Task requirements
A verbatim copy of every record is needed.

....

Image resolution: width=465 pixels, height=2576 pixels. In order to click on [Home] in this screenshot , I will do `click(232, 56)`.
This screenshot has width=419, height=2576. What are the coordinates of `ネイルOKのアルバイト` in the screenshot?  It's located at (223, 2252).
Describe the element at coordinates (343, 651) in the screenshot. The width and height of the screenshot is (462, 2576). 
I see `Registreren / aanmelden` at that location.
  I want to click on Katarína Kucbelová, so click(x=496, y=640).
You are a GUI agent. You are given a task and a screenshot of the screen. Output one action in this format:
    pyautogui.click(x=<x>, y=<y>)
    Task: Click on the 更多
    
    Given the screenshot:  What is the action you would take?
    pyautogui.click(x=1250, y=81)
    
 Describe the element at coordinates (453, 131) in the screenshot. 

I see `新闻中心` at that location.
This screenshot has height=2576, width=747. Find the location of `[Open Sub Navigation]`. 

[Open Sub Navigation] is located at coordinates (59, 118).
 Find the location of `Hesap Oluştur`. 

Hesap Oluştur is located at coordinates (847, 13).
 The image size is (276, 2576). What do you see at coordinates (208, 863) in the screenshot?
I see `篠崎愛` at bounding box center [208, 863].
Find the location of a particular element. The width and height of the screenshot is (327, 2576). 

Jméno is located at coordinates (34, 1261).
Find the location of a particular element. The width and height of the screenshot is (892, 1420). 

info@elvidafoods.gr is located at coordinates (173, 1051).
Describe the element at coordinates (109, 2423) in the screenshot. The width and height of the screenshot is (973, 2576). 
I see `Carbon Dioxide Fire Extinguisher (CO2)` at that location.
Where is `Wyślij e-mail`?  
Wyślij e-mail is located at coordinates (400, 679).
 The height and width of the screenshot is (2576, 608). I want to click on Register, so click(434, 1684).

....

Task result
Image resolution: width=465 pixels, height=2576 pixels. In order to click on [Home] in this screenshot , I will do `click(232, 56)`.
This screenshot has width=419, height=2576. What are the coordinates of `ネイルOKのアルバイト` in the screenshot?  It's located at (223, 2252).
Describe the element at coordinates (343, 651) in the screenshot. The width and height of the screenshot is (462, 2576). 
I see `Registreren / aanmelden` at that location.
  I want to click on Katarína Kucbelová, so click(x=496, y=640).
You are a GUI agent. You are given a task and a screenshot of the screen. Output one action in this format:
    pyautogui.click(x=<x>, y=<y>)
    Task: Click on the 更多
    
    Given the screenshot:  What is the action you would take?
    pyautogui.click(x=1250, y=81)
    
 Describe the element at coordinates (453, 131) in the screenshot. 

I see `新闻中心` at that location.
This screenshot has height=2576, width=747. Find the location of `[Open Sub Navigation]`. 

[Open Sub Navigation] is located at coordinates (59, 118).
 Find the location of `Hesap Oluştur`. 

Hesap Oluştur is located at coordinates (847, 13).
 The image size is (276, 2576). What do you see at coordinates (208, 863) in the screenshot?
I see `篠崎愛` at bounding box center [208, 863].
Find the location of a particular element. The width and height of the screenshot is (327, 2576). 

Jméno is located at coordinates (34, 1261).
Find the location of a particular element. The width and height of the screenshot is (892, 1420). 

info@elvidafoods.gr is located at coordinates (173, 1051).
Describe the element at coordinates (109, 2423) in the screenshot. The width and height of the screenshot is (973, 2576). 
I see `Carbon Dioxide Fire Extinguisher (CO2)` at that location.
Where is `Wyślij e-mail`?  
Wyślij e-mail is located at coordinates (400, 679).
 The height and width of the screenshot is (2576, 608). I want to click on Register, so click(434, 1684).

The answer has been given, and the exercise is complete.